The BoG had also recommended to change order of sorting of inter-layer reference pictures to be in descending rather than ascending order, from JCTVC-N0131 Proposal 4. However, this recommendation was not endorsed by the JCT-VC. This is just a matter of default order. The objection was that the change might have a negative impact on multiview. The change seemed more logical from the scalability perspective, but after further discussion, seemed unlikely to really be needed in the scalability case. The situation does not occur in the spatial scalability case. In the SNR scalability case it was remarked that there would ordinarily be a need to have multiple inter-layer reference pictures in the list, and that this only affects the default order, which can be changed by the encoder if suboptimal in some situation.

Decision (Ed): The JCT-VC endorsed the BoG recommendation that the editors consider the following:

A text bug fix identified in JCTVC-N0059, in which motion resampling is currently only invoked when alt_collocated_idc flag is equal to 1, while it should be invoked whenever inter-layer motion prediction is performed and the current and reference layer differ in resolution.
Add an editorial note for SHVC encoders to avoid use of TMVP when the inter-layer reference picture is the only one in the list.

The BoG suggested to the Track that:

JCTVC-N0128 Proposal 2 be reviewed in the track, as the topic was difficult to address in the BoG. This topic is further discussed above, and AHG study was planned on HRD-related topics.
The Track further discuss the concept of sending IL RPS candidates in VPS with slice indication, as in JCTVC-N0118and JCTVC-N0081. Regarding JCTVC-N0118, it was commented that this is just about saving bits. Another participant indicated that this was not for use in common cases. The amount of potential savings was unclear, so the topic was agreed to be for further study.

The BoG met again, to further discuss JCTVC-N0217 Proposals 4.1.1 and 4.1.2.

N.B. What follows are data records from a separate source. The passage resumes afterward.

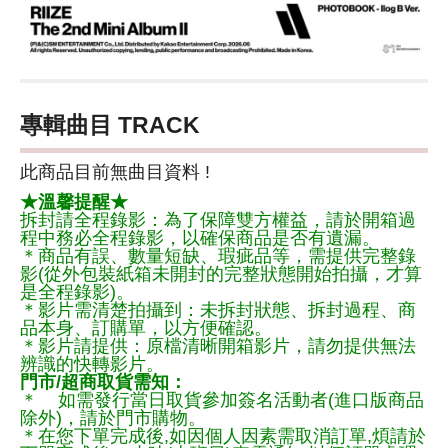
專輯曲目 TRACK
此商品目前無曲目資料 !
★溫馨提醒★
拆封請全程錄影：為了保障雙方權益，請於開箱過
程中務必全程錄影，以確保商品是否有遺漏。
＊商品有誤、數量短缺、瑕疵品等，需提供完整錄
影(從外包裝紙箱未開封的完整狀態開始拍攝，才算
是全程錄影)。
＊影片需清楚拍攝到：未拆封狀態、拆封過程、商
品本身、訂購單，以方便確認。
＊影片請提供：原檔清晰開箱影片，請勿提供無法
辨識的快轉影片。
門市/超商取貨需知：
＊ 如需發行當日取貨參加簽名活動者(進口版商品
除外)，請於門市購物。
＊在您下單完成後,如因個人因素需取消訂單,煩請於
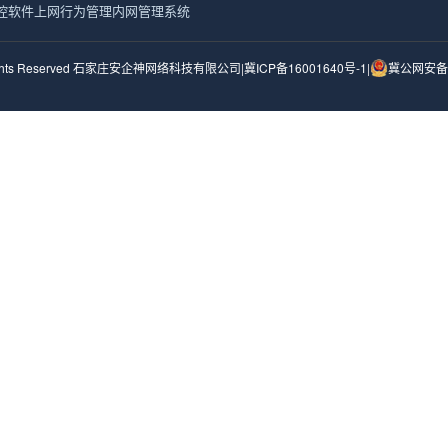
控软件
上网行为管理
内网管理系统
 All Rights Reserved 石家庄安企神网络科技有限公司
|
冀ICP备16001640号-1
|
冀公网安备 1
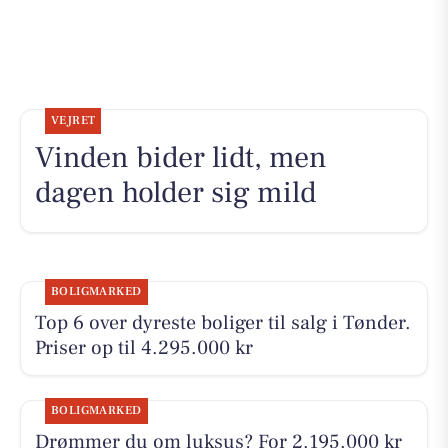
VEJRET
Vinden bider lidt, men
dagen holder sig mild
BOLIGMARKED
Top 6 over dyreste boliger til salg i Tønder.
Priser op til 4.295.000 kr
BOLIGMARKED
Drømmer du om luksus? For 2.195.000 kr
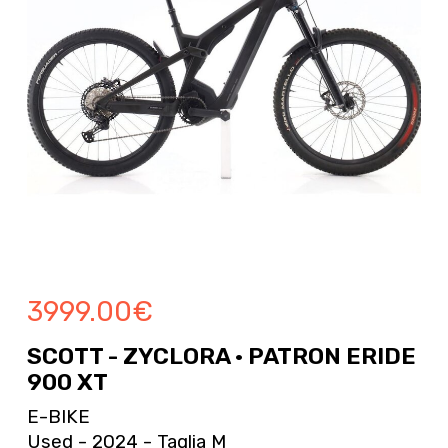
3999.00
€
SCOTT - ZYCLORA · PATRON ERIDE
900 XT
E-BIKE
Used - 2024 - Taglia M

The BoG also met again on 30 July to review the following contributions

6.4.4.5 Reference picture list construction (4)
- Revisit of JCTVC-N0316
6.4.4.2 Sub-layer related inter-layer prediction signalling (4)
- Revisits of JCTVC-N0120, N0109, N0196
6.4.5 Tiles and parallel processing (4)
- JCTVC-N0158, JCTVC-N0160, JCTVC-N0199

Decision: The JCT-VC endorsed the BoG recommendations of the following:

Adopt a presence flag for signalling of max_tid_il_ref_pics_plus1[i], from JCTVC-N0120.
Move num_ilp_restricted_ref_layers and related offset delay syntax elements from SPS VUI to VPS VUI, and change to a num_ilp_restricted_ref_layers flag per direct dependent layer for each layer, from JCTVC-N0160.
Modify calculation of xRef[ ] and yRev[ ] variables in semantics for offset delay syntax element semantics, from JCTVC-N0160
Adopt JCTVC-N0199 proposal 2 variant 2 (also in JCTVC-N0160) to move tile boundaries alignment flag from the SPS VUI to the VPS VUI, and also signal the flag per direct dependent layer for each layer, from JCTVC-N0199.

The BoG had also recommended to add a constraint to not use tiles in a layer and wavefronts in a different layer, when one layer is a direct dependent of the other layer, from JCTVC-N0158. These features cannot be mixed in the same CVS in v1. However, several participants said that there might be advantages of allowing the mixture in the multi-layer case, since the base layer and enhancement layer may target substantially different purposes – e.g., using tiles in an enhancement layer and wavefronts in a base layer. The proponent said that it could be a burden to need to be able to process both in the same bitstream. After discussion, the JCT-VC did not agree to impose this constraint.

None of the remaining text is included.